Paul Haenlein (October 17th, 1835 – 27 January 27th, 1905)

In 1872 Haenlein obtained a U.S. patent (No. 130 915) to use the otherwise wasted gas in the dirigible’s engines. On 13 December, Paul Haenlein tested the first airship with a gas engine in Brünn, achieving 19 km/h. This airship was a direct forerunner of the Lebaudy type, 164 feet (50 m) in length, 30 feet (9.1 m) greatest diameter, and with a cubic capacity of 85,000 feet (26,000 m). The airship achieved 19 km/h. The tests were stopped later, because of a shortage of money.

A propeller of 15 feet (4.6 m) in diameter was driven by the Lenoir engine with 40 revolutions per minute.
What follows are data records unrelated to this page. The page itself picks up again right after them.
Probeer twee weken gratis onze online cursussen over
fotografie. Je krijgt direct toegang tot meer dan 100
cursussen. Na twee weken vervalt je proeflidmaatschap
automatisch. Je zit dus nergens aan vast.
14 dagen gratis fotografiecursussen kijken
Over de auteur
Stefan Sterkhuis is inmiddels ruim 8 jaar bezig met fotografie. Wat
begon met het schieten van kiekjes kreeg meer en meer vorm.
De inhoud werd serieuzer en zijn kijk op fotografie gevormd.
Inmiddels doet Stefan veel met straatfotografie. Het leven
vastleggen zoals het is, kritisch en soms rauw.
This was the first instance of the use of an internal combustion engine in connection with aeronautical experiments.

The envelope of the dirigible was rendered airtight by means of an internal rubber coating, with a thinner film on the outside. Syngas, used for inflation, formed a suitable fuel for the engine, but limited the height to which the dirigible could ascend. Such trials as were made were carried out with the dirigible held captive. A full experiment was prevented because funds ran low, but Haenlein’s work constituted a distinct advance on all that had been done previously.

This engine type had the disadvantage of requiring either a gas-producer or a large storage capacity for the gas, either of which makes the total weight of the power plant much greater than that of a petrol engine.